Having a cough is one thing, but to suddenly not be able to have a conversation with a person sitting directly across from you in a restaurant as a direct result of how hard you've worked yourself, makes you stop and it makes you think. And that's exactly what I did.

A New Plan

I saw that Idea #13 had strayed too far from its roots and the simplicity that made it worth getting so excited about in the first place. It needed to be rolled back and revised if it was ever going to stand out. And what's more, I saw that if I ever was going to do this, I had to quit my job.

The thought of quitting my job scared me. But I realized that the time is now. I don't have a wife, kids, a house, a dog, so if I fail, I don't take the ones I love down with me. Even so, I still had bills, student loans, and the desire to eat occasionally.

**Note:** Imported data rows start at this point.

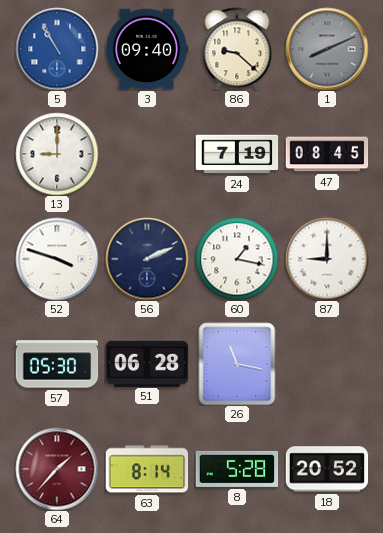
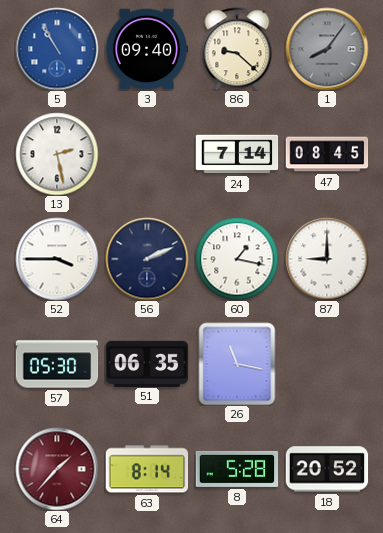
1: 8:11 -> 8:06
13: 9:00 -> 2:28
24: 7:19 -> 7:14
52: 3:48 -> 3:45
51: 06:28 -> 06:35
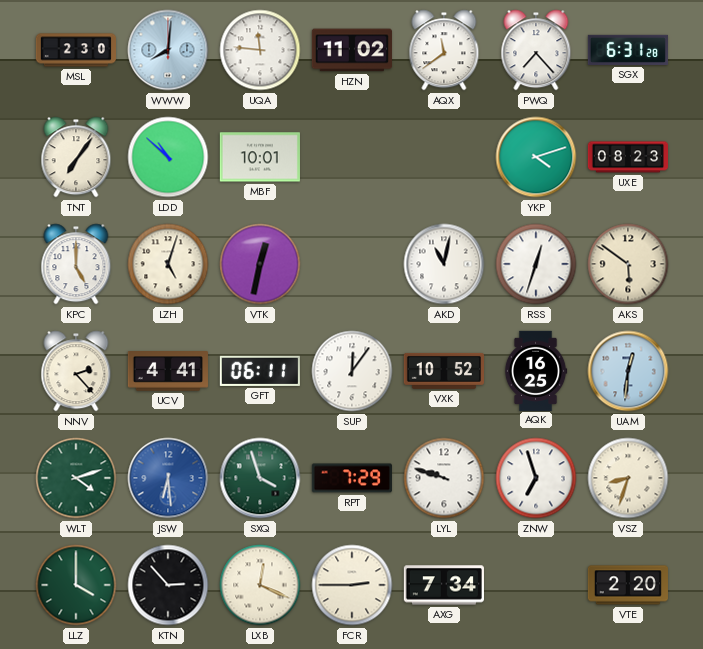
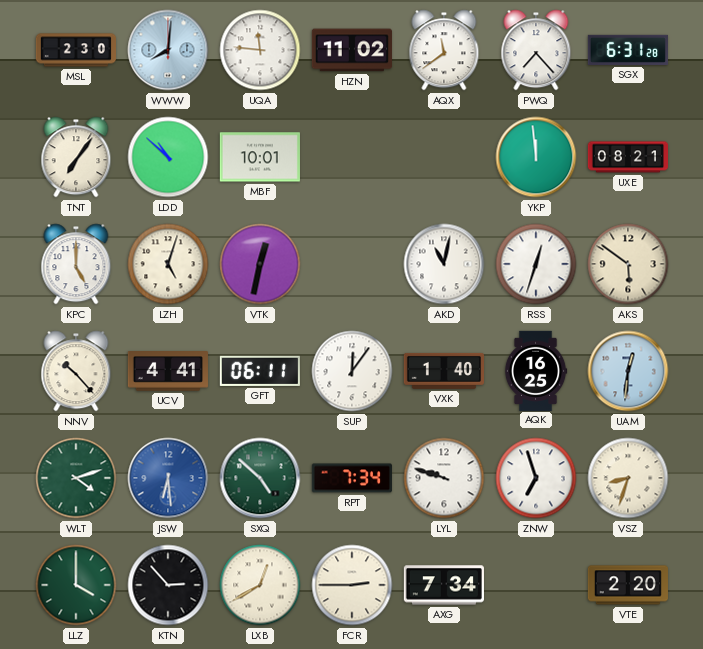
YKP: 4:12 -> 11:59
UXE: 08:23 -> 08:21
NNV: 2:23 -> 10:23
VXK: 10:52 -> 1:40
SXQ: 3:57 -> 4:52
RPT: 7:29 -> 7:34
LXB: 12:19 -> 12:40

The thought of quitting my job scared me.

I recognized that in order to quit my job I would need something lined up to fall back onto. The plan was to find part-time work to pay the bills while opening up two or three days a week to work on my own projects. And at the same time, freeing up my nights and weekends for what was missing most: a life.

The hard thing about job seeking in the programming industry is that for every position there are 10 other dudes and dudines who say they all do the same stuff you do and when asked to show for it, reply that all of their work was proprietary, under an non-disclosure agreement, and they are prevented from showing it to you. Unfortunately, they'd be right. Most of the work we do for people isn't ours and we can't just go parading it into a competitors offices, even for an interview.

So I recognized the need to stand out and to have something to show for it. I needed a portfolio. During the past 10 years while I've been making websites, I've created lots of little scripts, tools, and ideas that all sat around unused and neglected. But by sharing them online under one roof, I could show off my abilities to potential employers with examples and not job titles, while maybe establishing myself some street cred with other developers in the industry.

Then it struck me. The major concern I had while building Idea 13 was when I was finished, I'd have no one to show it to. Minneapolis is a great city, but when it comes to the web, it's not San Francisco. You can't take two steps in San Fran without a venture capitalist giving you money because you have a flashy website with a misspelled domain name. But in Minneapolis, I'd have to rely on my own network, which was weak at best. Ultimately, I had no audience.

While reading startup news, you see a lot of the same founders, but different company names. It's because once someone makes it big, their next projects get coverage and an audience no matter if they are any good or not. It's just another example of 'Your first _____ is always the hardest.'

But if your first startup is always the hardest, why not make it an easy one, and if need be, an easier 10. You don't need the next YouTube to get some recognition. Start small and build up your reputation. And that's what I started thinking.

Each idea, each script, each post is another doorway into your site. And by putting them together the traffic from one will shower another. One visitor may come for one thing, but find and write about another. By keeping it all together, every bit of growth is shared.

And that's how the concept behind the Idea Shower was born.

And It Worked

The Facebook story really jump-started the whole process, but I'm confident it would have followed a similar path eventually, however slowly.

But the process worked. Facebook Beacon brought on traffic and added a few hundred subscribers. The visitors from Facebook found Read It Later, some wrote about it and brought in a whole new wave of traffic and subscribers.

And in December, I was shown that the system works when the week I released the CSS Text Wrapper, it received 28,000 visits and I didn't do a thing to market it except for post it on my blog.

Moving Forward

After a few months, my ear did eventually clear. Though a noticeable loss remains, I'm happy that it was only temporary. But as you hear me say over and over again on this site, with every loss, you'll gain something. It's just as important as success. Here it was the ability to step back and slow down. If I hadn't stopped, I would have eventually completed Idea #13. It would have been a hodgepodge of a million features, overly complicated and it would have taken a lot of work to get going. Yet, it's likely it would never have.

Slowing down gave me the time to really focus on what needs to be done and how best to do it. It also gave me a refresher for remembering how important it is to find time away from the desk to have new experiences. My best ideas have come from times while I've been doing something new, traveling, or relaxing. Consider even the Facebook Beacon story. It came blasting it's way into my life while I was just playing a flash game online.

The Idea Shower has grown, but it is hardly at the level I want it to be. I'm still funding myself by doing contract work most of the week. In the future I would like to have the revenue from all of my projects covering my bills so I can focus more time on the Idea Shower and my ideas. But that is still some time to come.

This experience has taught me that anybody can do this. I'm not special, I'm no different than anyone else trying to make a run at it. It showed me that you don't need to know the big-wigs in San Fran (though it probably doesn't hurt), you don't need thousands of dollars, you just need a good plan and some good ideas.

If I can give one piece of advice from the short experience that I have, it's to take the time breathe, to play a game, to read a book, or do something other than work yourself sick. You need to let experiences run over you. Because in the end, sometimes it's not about your work. Because at 6:25 that fateful day, I had a plan and I had ideas, but what I really needed was a little luck.